FLASH FOWARD TEN YEARS (Well, nine years and one and one-quarter months, but who’s counting?).


I always thought running away from TRUE LIFE, coming back to it in fits and starts, changing its poor little name, and ultimately abandoning it was a problem. Now I see that could not be further from the truth. It was all part of the learning. This whole thing–the entire blogging experience–has been an…exercise.

My fav part of one of my fav movies, THE COMMITMENTS, is when Jimmy Rabbitte and Joey “The Lips” Fagan see each other for the last time. It’s the middle of the night, and Jimmy’s walking home, dejected. Wilson Pickett didn’t show up for their show like Joey promised, and the band just imploded. When Joey buzzes up on his scooter, Jimmy lets him have it. To which Joey responds in all his cool, hip and Buddha-like wisdom:

Joey: Look, I know you’re hurtin’ now, but in time you’ll realize what you’ve achieved. 

Jimmy: I’ve achieved nothing! 

Joey: You’re missin’ the point. The success of the band was irrelevant – you raised their expectations of life, you lifted their horizons. Sure we could have been famous and made albums and stuff, but that would have been predictable. This way it’s poetry.
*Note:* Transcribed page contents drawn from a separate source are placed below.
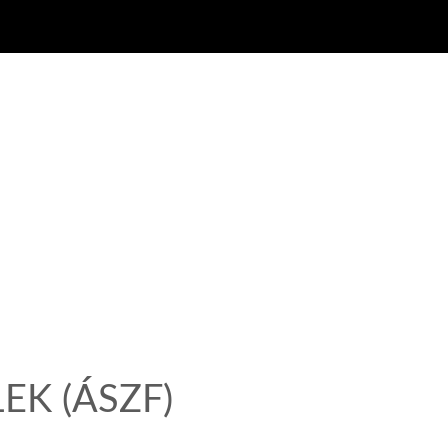
LEK
(ÁSZF)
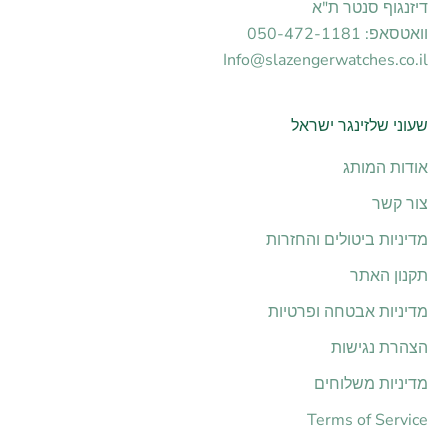
דיזנגוף סנטר ת"א
וואטסאפ: 050-472-1181
Info@slazengerwatches.co.il
שעוני שלזינגר ישראל
אודות המותג
צור קשר
מדיניות ביטולים והחזרות
תקנון האתר
מדיניות אבטחה ופרטיות
הצהרת נגישות
מדיניות משלוחים
Terms of Service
I got wrapped up in TRUE LIFE kinda the same way Jimmy got wrapped up in the band. What I thought I was ultimately gonna get out of the experience, namely, (don’t laugh) recognition and fame was soooooo off the mark. But I also wasn’t wrong to dive into the blog with that expectation because there was no right or wrong in the equation. There was only the experience and how it formed me. As a writer. As a person.

There was only the real poetry of TRUE LIFE, and in the end I cannot put a value on its contribution to raising my expectations in my own life, nor on how it helped to lift my own horizons. How it helped me to temper my expectations.  How it helped me to realize audiences come and go and come back again. How it helped me feel not so desperate all the time. How it helped me to modulate my message without sacrificing my voice. How it helped me learn it’s okay to figure things out along the way, even if you’re doing it in public where it feels like one of those dreams where you show up at school or work or on stage buck naked and you worry you’ve made a first class fool/ass of yourself. How it’s okay even if that happens because you live to see another day, anyway.  How there truly is no failure if you’re honestly learning a lesson in the process. How it helped me understand why I write in the first place.

I am not satisfied with where I am as a writer (and I hope I never am), but I am today a working writer in no small part because of TRUE LIFE…and, of course, that tricksy Action Jackson.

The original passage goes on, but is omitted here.